Let’s Talk Charades

An author researches many topics along their writing journey. With my current work-in-progress set in the second half of the nineteenth century, my curiosity was stirred about children’s party games (and adult parlor games, too). Alice in Wonderland was written in 1865. An outdoor party game was croquet. You can learn about its history here.

Many games today are the offspring of early parlor games. You’ll find a list of them here. How many do you recognize, at least a version of, by a different name?

Upon further investigation of Charades as played in the 1800’s, I discovered a huge difference – one I’m going to have a little fun with for you today.

Instead of acting out the clues, the clues were actually spoken phrases or sentences with tricky wording — quite a contrast to the “no speaking” rule we follow today. Catch the last line in this quote!

Unlike modern charades, rather than cleverly acting out the word or short phrase answer, it was separated into syllables or portions which were described verbally and enigmatically.

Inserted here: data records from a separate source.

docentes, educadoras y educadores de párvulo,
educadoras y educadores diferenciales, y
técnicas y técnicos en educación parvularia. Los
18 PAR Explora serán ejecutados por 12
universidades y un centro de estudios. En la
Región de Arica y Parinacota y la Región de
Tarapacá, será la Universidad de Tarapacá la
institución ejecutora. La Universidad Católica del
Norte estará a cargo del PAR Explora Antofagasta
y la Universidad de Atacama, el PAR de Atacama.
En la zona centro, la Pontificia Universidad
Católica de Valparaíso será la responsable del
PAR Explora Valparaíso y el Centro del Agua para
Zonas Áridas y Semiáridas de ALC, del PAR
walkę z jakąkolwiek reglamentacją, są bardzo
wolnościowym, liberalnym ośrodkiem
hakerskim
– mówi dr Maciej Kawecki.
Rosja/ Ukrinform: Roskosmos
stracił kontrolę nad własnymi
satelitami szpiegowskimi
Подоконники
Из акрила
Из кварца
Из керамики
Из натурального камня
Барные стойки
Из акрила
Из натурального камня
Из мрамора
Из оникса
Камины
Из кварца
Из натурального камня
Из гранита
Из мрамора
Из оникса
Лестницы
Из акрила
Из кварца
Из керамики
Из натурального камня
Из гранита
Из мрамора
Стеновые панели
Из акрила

The challenge was not in assessing gestures and facial contortions, but in deciphering tricky language and comprehending vocabulary. Adding to the difficulty, the verse had to rhyme.

~ quote from Austen Authors

Read more about Charades from Austin Authors here. You’ll discover examples from Jane Eyre’s Emma. And a few others.

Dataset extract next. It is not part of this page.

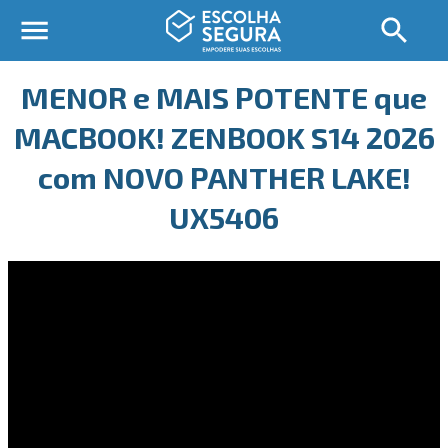
MENOR e MAIS POTENTE que
MACBOOK! ZENBOOK S14 2026
com NOVO PANTHER LAKE!
UX5406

Trying my hand at this yesterday, I thought I had done a pretty good job before realizing my lines didn’t rhyme. So, with a bit of editing, here is my attempt.

A hideous wriggled clump created plights
of cirques and tightened bights.
Betokened oath endows
the honor of my vows.

Does your family play word games? How about charades? Give this version a try! It was fun coming up with these lines. Share yours, too. The clues above are for my work-in-progress, which I have entitled Tangled Promises.